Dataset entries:
========================================
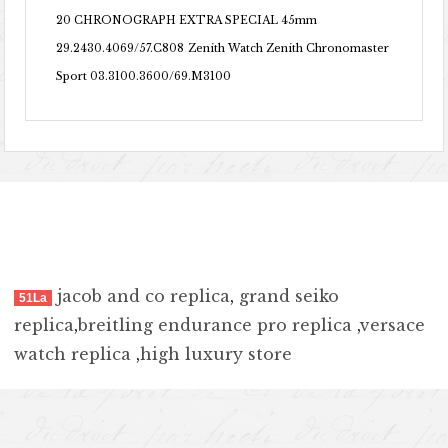
20 CHRONOGRAPH EXTRA SPECIAL 45mm
29.2430.4069/57.C808
Zenith Watch Zenith Chronomaster
Sport 03.3100.3600/69.M3100
jacob and co replica
,
grand seiko
51La
replica
,
breitling endurance pro replica
,
versace
watch replica
,
high luxury store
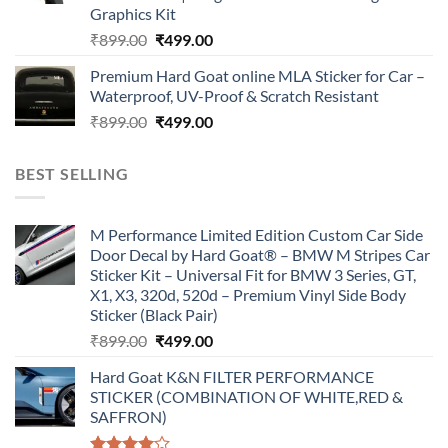
Graphics Kit
Original
Current
₹
899.00
₹
499.00
price
price
Premium Hard Goat online MLA Sticker for Car –
was:
is:
Waterproof, UV-Proof & Scratch Resistant
₹899.00.
₹499.00.
Original
Current
₹
899.00
₹
499.00
price
price
was:
is:
BEST SELLING
₹899.00.
₹499.00.
M Performance Limited Edition Custom Car Side
Door Decal by Hard Goat® – BMW M Stripes Car
Sticker Kit – Universal Fit for BMW 3 Series, GT,
X1, X3, 320d, 520d – Premium Vinyl Side Body
Sticker (Black Pair)
Original
Current
₹
899.00
₹
499.00
price
price
Hard Goat K&N FILTER PERFORMANCE
was:
is:
STICKER (COMBINATION OF WHITE,RED &
₹899.00.
₹499.00.
SAFFRON)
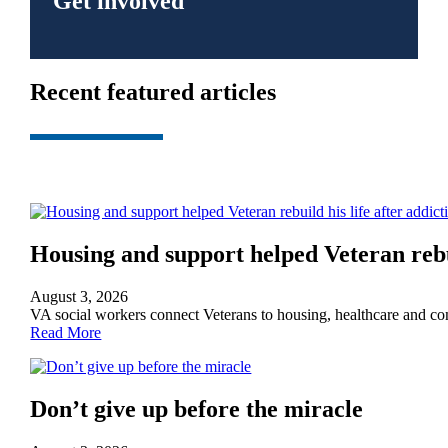
Get involved
Recent featured articles
Housing and support helped Veteran rebui
August 3, 2026
VA social workers connect Veterans to housing, healthcare and 
Read More
Don’t give up before the miracle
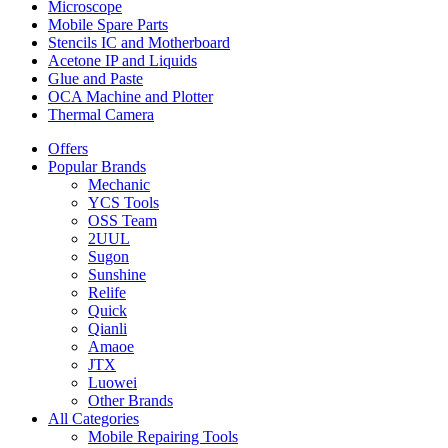
Microscope
Mobile Spare Parts
Stencils IC and Motherboard
Acetone IP and Liquids
Glue and Paste
OCA Machine and Plotter
Thermal Camera
Offers
Popular Brands
Mechanic
YCS Tools
OSS Team
2UUL
Sugon
Sunshine
Relife
Quick
Qianli
Amaoe
JTX
Luowei
Other Brands
All Categories
Mobile Repairing Tools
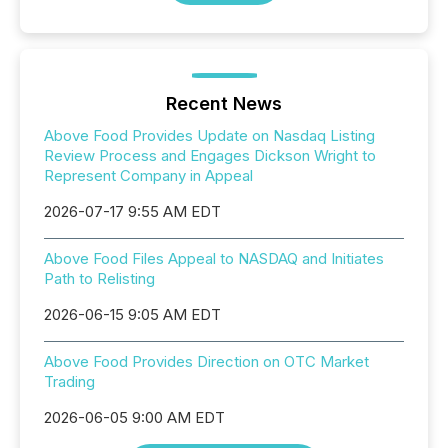
Recent News
Above Food Provides Update on Nasdaq Listing
Review Process and Engages Dickson Wright to
Represent Company in Appeal
2026-07-17 9:55 AM EDT
Above Food Files Appeal to NASDAQ and Initiates
Path to Relisting
2026-06-15 9:05 AM EDT
Above Food Provides Direction on OTC Market
Trading
2026-06-05 9:00 AM EDT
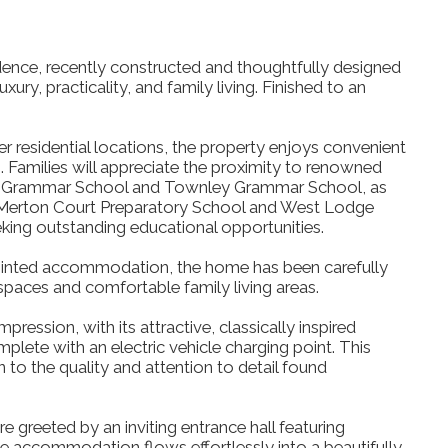
dence, recently constructed and thoughtfully designed
ury, practicality, and family living. Finished to an
r residential locations, the property enjoys convenient
. Families will appreciate the proximity to renowned
up Grammar School and Townley Grammar School, as
 Merton Court Preparatory School and West Lodge
eking outstanding educational opportunities.
pointed accommodation, the home has been carefully
spaces and comfortable family living areas.
pression, with its attractive, classically inspired
ete with an electric vehicle charging point. This
n to the quality and attention to detail found
e greeted by an inviting entrance hall featuring
the accommodation flows effortlessly into a beautifully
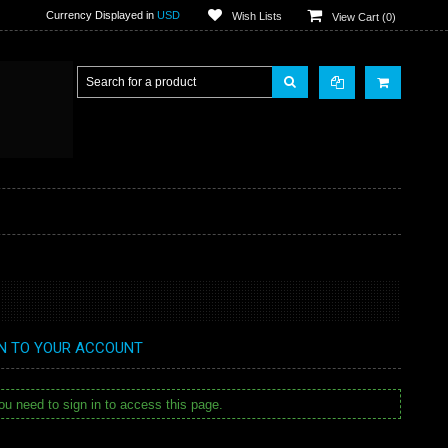
Currency Displayed in
USD
Wish Lists
View Cart (
0
)
IN TO YOUR ACCOUNT
u need to sign in to access this page.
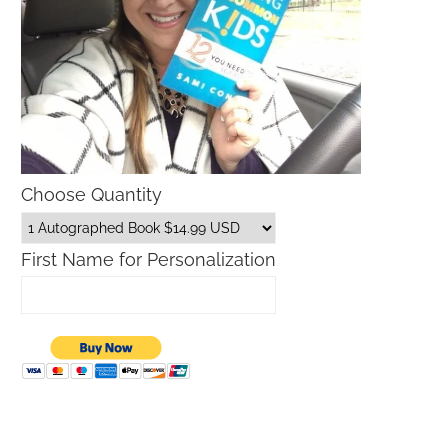
Choose Quantity
First Name for Personalization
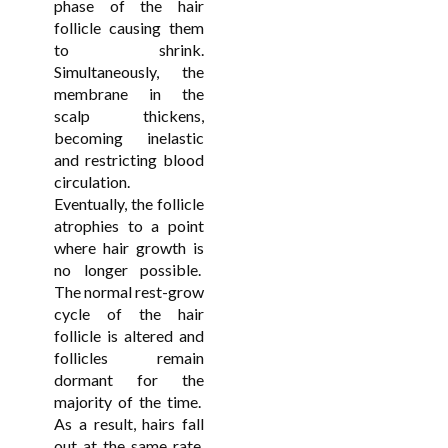
phase of the hair
follicle causing them
to shrink.
Simultaneously, the
membrane in the
scalp thickens,
becoming inelastic
and restricting blood
circulation.
Eventually, the follicle
atrophies to a point
where hair growth is
no longer possible.
The normal rest-grow
cycle of the hair
follicle is altered and
follicles remain
dormant for the
majority of the time.
As a result, hairs fall
out at the same rate,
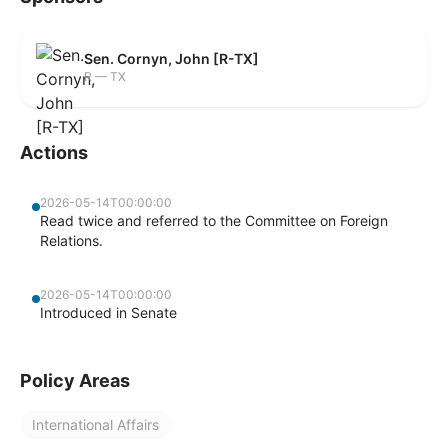
Sen. Cornyn, John [R-TX]
R — TX
Actions
2026-05-14T00:00:00
Read twice and referred to the Committee on Foreign
Relations.
2026-05-14T00:00:00
Introduced in Senate
Policy Areas
International Affairs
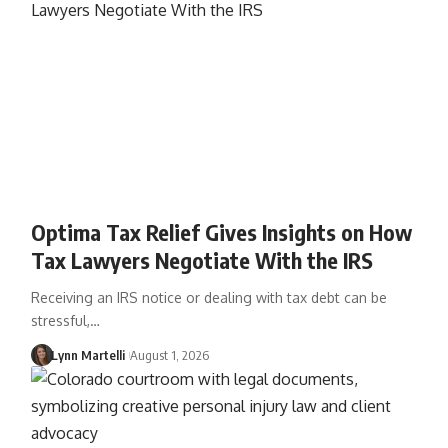
Optima Tax Relief Gives Insights on How
Tax Lawyers Negotiate With the IRS
Receiving an IRS notice or dealing with tax debt can be
stressful,…
Lynn Martelli
August 1, 2026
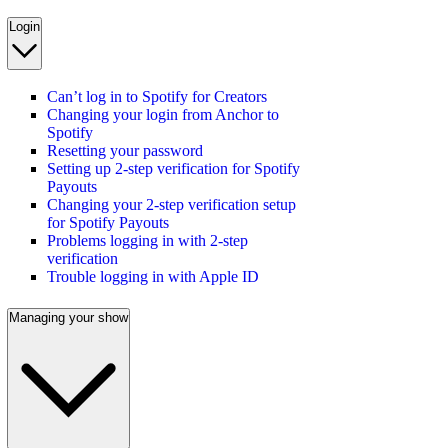
Login
Can’t log in to Spotify for Creators
Changing your login from Anchor to
Spotify
Resetting your password
Setting up 2-step verification for Spotify
Payouts
Changing your 2-step verification setup
for Spotify Payouts
Problems logging in with 2-step
verification
Trouble logging in with Apple ID
Managing your show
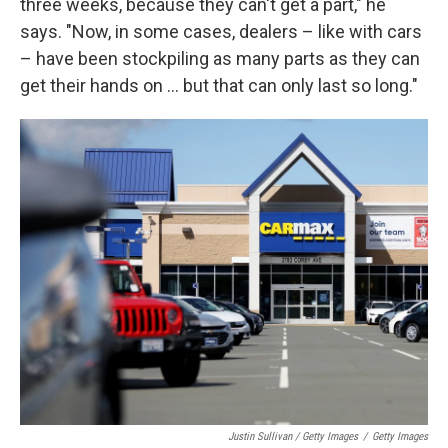
three weeks, because they can't get a part," he
says. "Now, in some cases, dealers – like with cars
– have been stockpiling as many parts as they can
get their hands on ... but that can only last so long."
Justin Sullivan / Getty Images
/
Getty Images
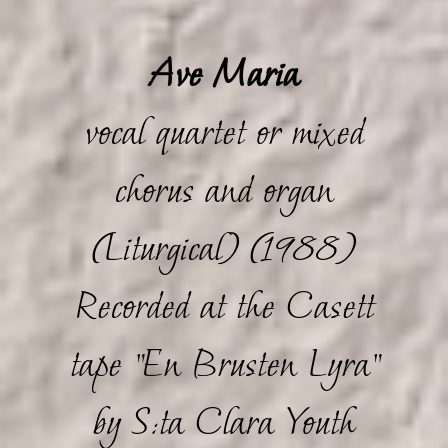
Ave Maria
vocal quartet or mixed
chorus and organ
(Liturgical) (1988)
Recorded at the Casett
tape "En Brusten Lyra"
by S:ta Clara Youth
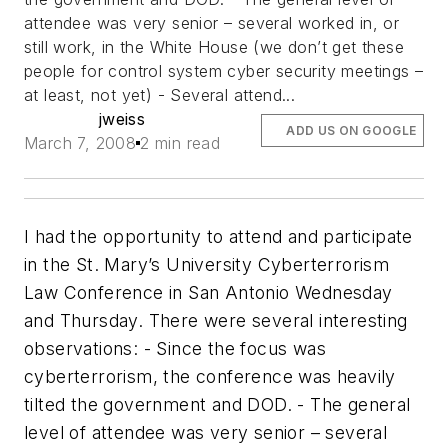
attendee was very senior – several worked in, or
still work, in the White House (we don’t get these
people for control system cyber security meetings –
at least, not yet) - Several attend...
jweiss
ADD US ON GOOGLE
March 7, 2008
2 min read
I had the opportunity to attend and participate
in the St. Mary’s University Cyberterrorism
Law Conference in San Antonio Wednesday
and Thursday. There were several interesting
observations: - Since the focus was
cyberterrorism, the conference was heavily
tilted the government and DOD. - The general
level of attendee was very senior – several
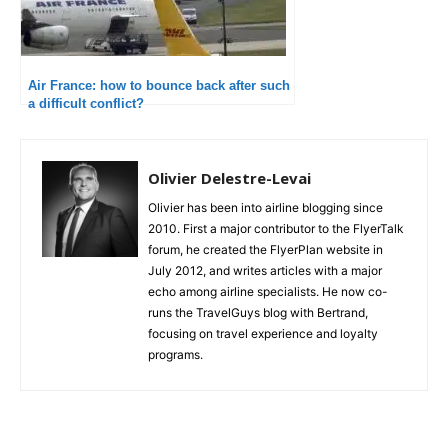
Air France: how to bounce back after such
a difficult conflict?
Olivier Delestre-Levai
Olivier has been into airline blogging since
2010. First a major contributor to the FlyerTalk
forum, he created the FlyerPlan website in
July 2012, and writes articles with a major
echo among airline specialists. He now co-
runs the TravelGuys blog with Bertrand,
focusing on travel experience and loyalty
programs.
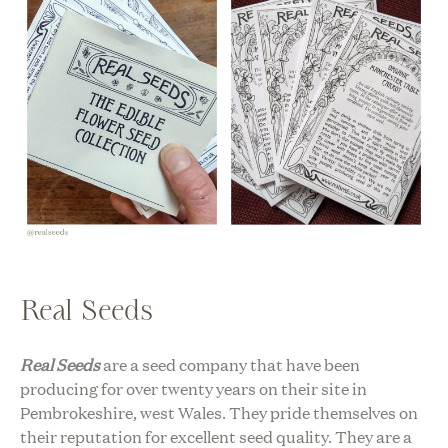
Real Seeds
Real Seeds
are a seed company that have been
producing for over twenty years on their site in
Pembrokeshire, west Wales. They pride themselves on
their reputation for excellent seed quality. They are a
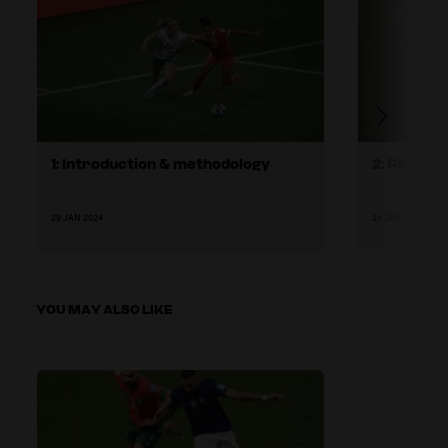
1: Introduction & methodology
2: Physic
29 JAN 2024
29 JAN 2024
YOU MAY ALSO LIKE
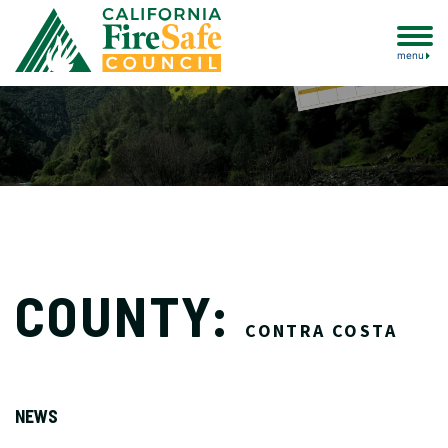
menu
COUNTY:
CONTRA COSTA
NEWS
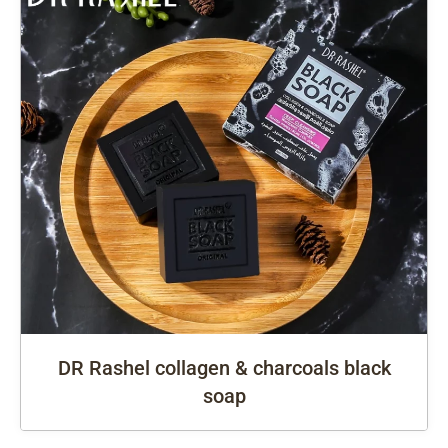
DR Rashel collagen & charcoals black
soap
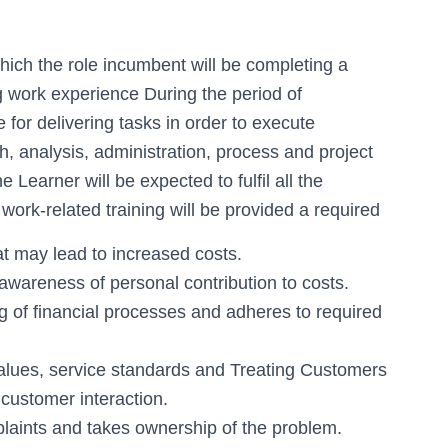
hich the role incumbent will be completing a
ng work experience During the period of
 for delivering tasks in order to execute
, analysis, administration, process and project
 Learner will be expected to fulfil all the
 work-related training will be provided a required
hat may lead to increased costs.
wareness of personal contribution to costs.
 of financial processes and adheres to required
alues, service standards and Treating Customers
customer interaction.
laints and takes ownership of the problem.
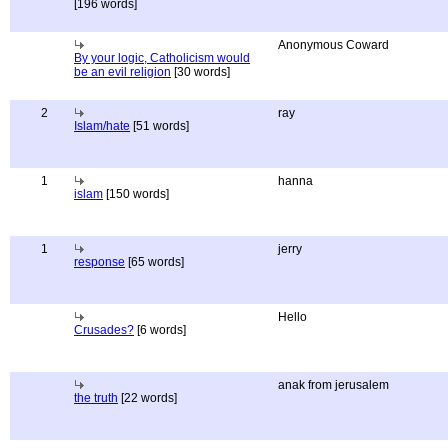
[196 words]
Anonymous Coward
By your logic, Catholicism would
be an evil religion
[30 words]
2
ray
Islam/hate
[51 words]
1
hanna
islam
[150 words]
1
jerry
response
[65 words]
Hello
Crusades?
[6 words]
anak from jerusalem
the truth
[22 words]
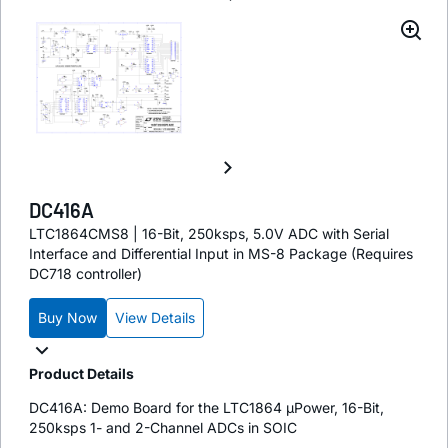
DC416A
LTC1864CMS8 | 16-Bit, 250ksps, 5.0V ADC with Serial
Interface and Differential Input in MS-8 Package (Requires
DC718 controller)
Buy Now
View Details
Product Details
DC416A: Demo Board for the LTC1864 µPower, 16-Bit,
250ksps 1- and 2-Channel ADCs in SOIC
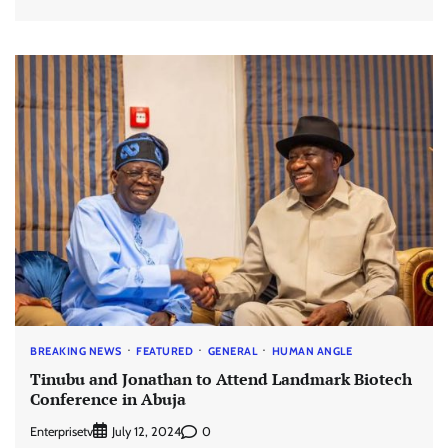
BREAKING NEWS
FEATURED
GENERAL
HUMAN ANGLE
Tinubu and Jonathan to Attend Landmark Biotech
Conference in Abuja
Enterprisetv
0
July 12, 2024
========================================
**Work task**
Copy exactly the lines of the entries above from the one containing "August 1, 2026" through the one containing "forum, he created the FlyerPlan website in". Both end lines count; pictures do not.

**Solution**
August 1, 2026
Login
Can’t log in to Spotify for Creators
Changing your login from Anchor to
Spotify
Resetting your password
Setting up 2-step verification for Spotify
Payouts
Changing your 2-step verification setup
for Spotify Payouts
Problems logging in with 2-step
verification
Trouble logging in with Apple ID
Managing your show
three weeks, because they can't get a part," he
says. "Now, in some cases, dealers – like with cars
– have been stockpiling as many parts as they can
get their hands on ... but that can only last so long."
Justin Sullivan / Getty Images
/
Getty Images
Ave Maria
vocal quartet or mixed
chorus and organ
(Liturgical) (1988)
Recorded at the Casett
tape "En Brusten Lyra"
by S:ta Clara Youth
attendee was very senior – several worked in, or
still work, in the White House (we don’t get these
people for control system cyber security meetings –
at least, not yet) - Several attend...
jweiss
ADD US ON GOOGLE
March 7, 2008
2 min read
I had the opportunity to attend and participate
in the St. Mary’s University Cyberterrorism
Law Conference in San Antonio Wednesday
and Thursday. There were several interesting
observations: - Since the focus was
cyberterrorism, the conference was heavily
tilted the government and DOD. - The general
level of attendee was very senior – several
Air France: how to bounce back after such
a difficult conflict?
Olivier Delestre-Levai
Olivier has been into airline blogging since
2010. First a major contributor to the FlyerTalk
forum, he created the FlyerPlan website in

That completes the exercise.